Fernández estava em Pequim com a cabeça também em Washington. Negocia com o FMI a reestruturação da dívida argentina, equilibra-se entre as tratativas com o fundo e com a China e lança mão de movimentos paralelos para valorizar sua posição negociadora.
Exercer autonomia estratégica para uma Argentina em crise é como andar em corda bamba: se se desequilibrar, resta-lhe a bancarrota. Funcionando, há um novo acerto com o FMI e mais recursos chineses; dando errado, fica sem um nem outro. E, no passado, mesmo investimentos chineses anunciados em visita presidencial não se materializaram.
Como nenhum outro país, a China tem condições de financiar projetos de infraestrutura numa Argentina assombrada pelo risco do calote e em busca de investimentos. Além disso, num momento de escassez de dólares em Buenos Aires, um novo acordo de swap cambial é costurado com os chineses. O objetivo é aumentar o uso das moedas locais para comércio e investimentos —um alívio para o país de reservas limitadas, mas também algo que Pequim, com interesse na internacionalização do yuan, quer promover.
No entanto, nada do que Fernández tivesse a oferecer teria tanto valor quanto à adesão da Argentina à Nova Rota da Seda. O projeto dos olhos de Xi Jinping ganhou tração no mundo em desenvolvimento, mas, na América Latina, encontra resistência de Brasil, México e Colômbia.
Ao ampliar o número de endossos à iniciativa, Pequim busca especialmente algo de valor político. A China vê a adesão como um sinal de reconhecimento e prestígio internacional, um atestado de país capaz de moldar a governança global. A Argentina de Alberto Fernández fez as contas e chegou à conclusão de que valia a pena conferir a Pequim essa chancela agora. Operador experiente, o peronista também capitaliza com os chineses diante da relutância de outros grandes países da região.
Mas ele sabe que também precisa dos EUA nas tratativas com o FMI. Prometeu uma relação de respeito com Washington diretamente de Pequim, após receber duras críticas internas quanto ao momento da sua viagem, com escala também na Rússia. Fernández, o equilibrista, ainda obteve há poucos dias o sinal verde da OCDE para iniciar (como o Brasil) seu processo de ingresso ao foro em que os EUA têm grande influência.
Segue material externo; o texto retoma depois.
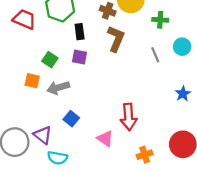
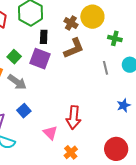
brown L-shape: (116, 39) -> (74, 48), turned 35
purple square: (80, 57) -> (40, 59), size x1.5
gray arrow: (58, 88) -> (17, 82), turned -138
orange cross: (145, 155) -> (71, 152), moved, turned -32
O presidente argentino acena ao mesmo tempo para a China e para o FMI, para os EUA e para a Nova Rota da Seda, para a OCDE e para o Brics (sim, pediu apoio chinês para entrar no grupo). Com tudo isso, ainda precisa fazer malabarismo para administrar sua própria base aliada em Buenos Aires.
Calculado mas arriscado, o hiperativismo no flerte tem o objetivo de maximizar o poder de barganha de um país sem muitas opções. A realidade, no entanto, se impõe: aumenta a influência da China na Argentina.